Banner headline: Formula One champion kidnapped by rebels. The day before the Cuban Grand Prix, Juan Manuel Fangio was taken from his hotel at gunpoint and held until after the day after the race. To publicise Fidel Castro's struggle against the ruling dictatorship. Fangio was kept in a comfortable apartment and by his own admission treated very well. Castro took power the following year.
Tommy Burns won the world heavyweight title from Marvin Hart despite being outweighed by 20 pounds, a lot when you're only 12½ stone. Hart had beaten Jack Johnson, possibly fairly. But he was a limited fighter, and it's said that Burns wound him up before the fight by turning up with his hands wrapped in great rolls of tape. Hart spent most of the fight trying to bulldoze the smaller man, the smaller man spent most if it hitting him in the face with counterpunches. It was the first time the world heavyweight title had changed hands via a points decision and not a knockout. Little Tommy made off with most of the money, too: Hart had insisted on the winner getting 70% of the purse! On a whistlestop world tour, Burns made 13 successful defences, including a landmark fight in Britain on December 2, 1907, before facing his biggest foe on Boxing Day, 1908.
When Johann Mühlegg had a tiff with German ski officials, he switched allegiance to Spain in time for the Winter Olympics. Today he won the 50k race - but then tested positive for a substance that boosted the number of red cells in his blood. Bizarrely, he was allowed to keep his gold medals from the 30k and the combined pursuit - until the Court of Arbitration for Sport made him give them back.
Lucy Morton was born in Blackpool. In 1924 she became the first British woman to win an individual swimming event at the Olympics. She set the inaugural world record for 200 yards breaststroke in 1914, when she was 16 - but there were no breaststroke events at the 1920 Games, so she had to wait until she was 26 to win the inaugural 200 metres race. Her finishing burst in the last 50 metres, white bathing cap bobbing, took her past America's Agnes Geraghty. Another British swimmer, Gladys Carson, won the bronze. The winning time was nearly 13 seconds slower than the world record held by a third Briton, Irene Gilbert, who was ill and finished only fifth.
In athletics, the European Indoors came to a close. Linford Christie won his first gold medal in the Championships, finishing the 200 metres ahead of world indoor champion Aleksandr Evgenyev of the USSR.

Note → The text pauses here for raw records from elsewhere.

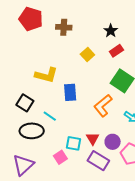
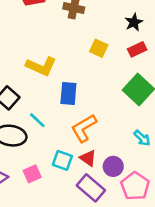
yellow square: (87, 55) -> (99, 48), turned -32
orange L-shape: (103, 106) -> (84, 128), moved
red triangle: (93, 139) -> (88, 158), turned -32
pink square: (60, 157) -> (32, 174), moved

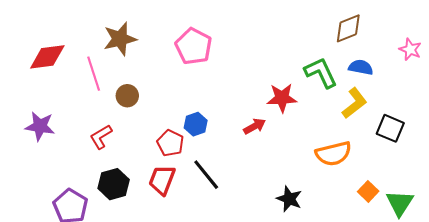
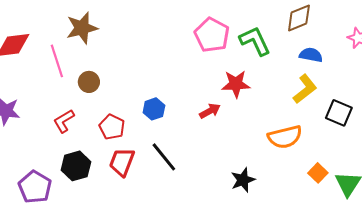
pink pentagon: (194, 46) -> (212, 35), moved
green L-shape: (321, 73) -> (255, 41), moved
red pentagon: (170, 143) -> (112, 127), moved
black star: (289, 199) -> (243, 180), turned 30

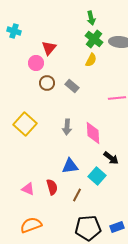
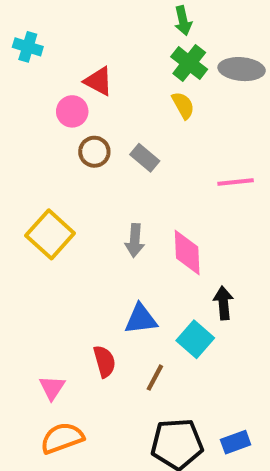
red triangle: (49, 48) -> (98, 81), turned -42
yellow semicircle: (91, 60) -> (183, 105), turned -56
black arrow: (111, 158) -> (223, 303), turned -133
pink triangle: (28, 189) -> (52, 388), moved, turned 40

Flying Finnish fireball Matti Nykänen won his second successive gold medal on the large hill. He'd already won the normal hill that year, making him the first ski jumper to win two gold medals at the same Winter Olympics. He won a third in the team event. After retirement, his drinking binges left him so short of money he had to sell all his medals. He spent a year in jail for stabbing someone while he was drunk, then another four months for attacking his wife while he was out on probation. He returned to ski jumping after ten years out and won a world championships for veterans.
Czechoslovakia used to have a conveyor belt with top tennis players rolling off it. Ivan Lendl, Miloslav Mecir, Martina Navratilova, Hana Mandikova, Jana Novotna. Today Helena Sukova was born in Prague. Unlucky to find herself competing in a golden age, she reached four Grand Slam singles finals from 1984 to 1993 but lost in the Australian Open to Chris Evert and Steffi Graf and the US Open to Graf and Navrátilová. Her height and good volleys made her a natural doubles player, and she won four Wimbledon titles with three different partners, including a 15-year-old Martina Hingis on July 7, 1996 - plus three in the mixed, two of them with her brother Cyril Suk. Her mother Vera Suková reached the singles final in 1962. Helena helped Czechoslovakia win the Fed Cup four times, including three in a row.